The Competitive Separator: Operating Model Redesign
IBM's research identifies operating model redesign as the ultimate competitive separator. Organizations achieving genuine transformation aren't just implementing AI tools—they're fundamentally redesigning how work gets done.
76% of transformation leaders indicate that focusing on complex, high-leverage problems yields competitive advantage. This insight cuts to the heart of strategic thinking: using agentic AI to solve previously unsolvable problems rather than simply solving solvable problems faster.
For private markets, this means:
- Real-time compliance monitoring across multiple jurisdictions instead of quarterly reviews
- Predictive cash flow modeling that updates continuously instead of monthly forecasts
- Automated investor communications that personalize at scale instead of generic updates
- Dynamic risk assessment that identifies issues before they materialize instead of reactive fire-fighting
DwellFi's Agentic OS approach enables this transformation by providing the foundational layer where specialized agents collaborate, learn from your data, and continuously improve—creating a system where people and AI think together, faster and more accurately than either could alone.
The Path Forward: Action Steps for Fund Administrators
Based on IBM's research and DwellFi's implementation experience, here's how to begin your agentic AI transformation:
1. Assess Your Current State
Are you optimizing existing processes or creating net-new capabilities? Only 42% of process-oriented organizations have developed new KPIs to monitor AI impact—a critical gap.
2. Identify High-Value Use Cases
Start with areas where autonomous intelligence delivers immediate competitive advantages:
- Investor inquiry handling and document retrieval
- Capital call processing and reconciliation
- Compliance monitoring and regulatory change management
- NAV calculation validation and exception handling
3. Demand the Three Critical Drivers
Evaluate potential AI partners on cybersecurity integration, ethics frameworks, and workflow-specific intelligence.

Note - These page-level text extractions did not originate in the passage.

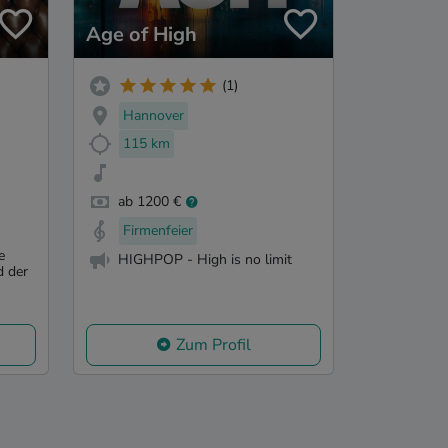
Age of High
(1)
Hannover
115 km
ab 1200 €
Firmenfeier
e
HIGHPOP - High is no limit
d der
Zum Profil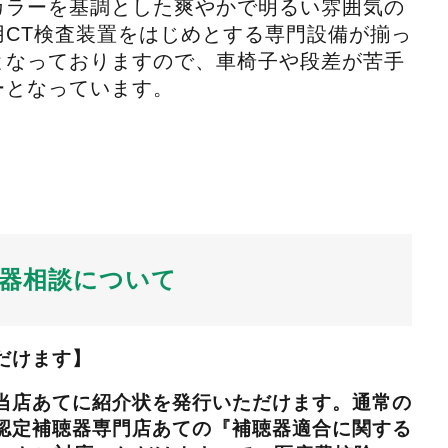
カラーを基調とした爽やかで明るい雰囲気の
用CT検査装置をはじめとする専門設備が揃っ
となっておりますので、車椅子や段差が苦手
ーとなっています。
器相談について
ただけます】
当店あてに紹介状を発行いただけます。通常の
認定補聴器専門店あての『補聴器適合に関する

Generic AI won't cut it in private markets.
4. Redesign Around Outcomes, Not Tasks
Don't just automate existing workflows—reimagine what becomes possible when AI handles complexity at scale. What strategic services could you offer if your team wasn't buried in manual operations?
5. Invest in Your People
47% of organizations cite inadequate employee skills as a barrier. The most successful firms pair AI rollouts with intentional change management, reskilling programs, and clear career pathways in the AI-enabled future.

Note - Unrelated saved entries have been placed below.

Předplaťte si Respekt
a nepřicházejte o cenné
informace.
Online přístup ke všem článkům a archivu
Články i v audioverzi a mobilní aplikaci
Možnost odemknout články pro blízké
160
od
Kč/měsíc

IBM's research makes one thing abundantly clear: AI transformation isn't a forecast, it's a deadline. By 2027, autonomous decision-making will be the norm, not the exception. Organizations that wait will find themselves competing against rivals operating at fundamentally different efficiency and capability levels.

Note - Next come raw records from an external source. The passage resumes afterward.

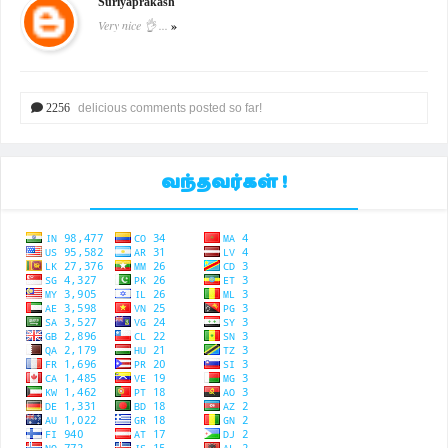
Suriyaprakash
Very nice 👌 ...
»
2256
delicious comments posted so far!
வந்தவர்கள் !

For private markets and fund administration, the choice is stark: embrace the Human + AI operating model now, or risk irrelevance as transformation-driven competitors capture market share with superior service delivery, lower costs, and capabilities you can't match.
The leaders of tomorrow won't be those with the most AI "features." They'll be the organizations that designed their systems so people and AI can think together—faster, more accurately, and at scale.
DwellFi represents that future, available today. Purpose-built for private markets, grounded in the three critical drivers IBM identified, and proven to deliver the operational transformation the industry desperately needs.
The question isn't whether agentic AI will transform fund administration. The question is whether you'll lead that transformation—or be left behind by it.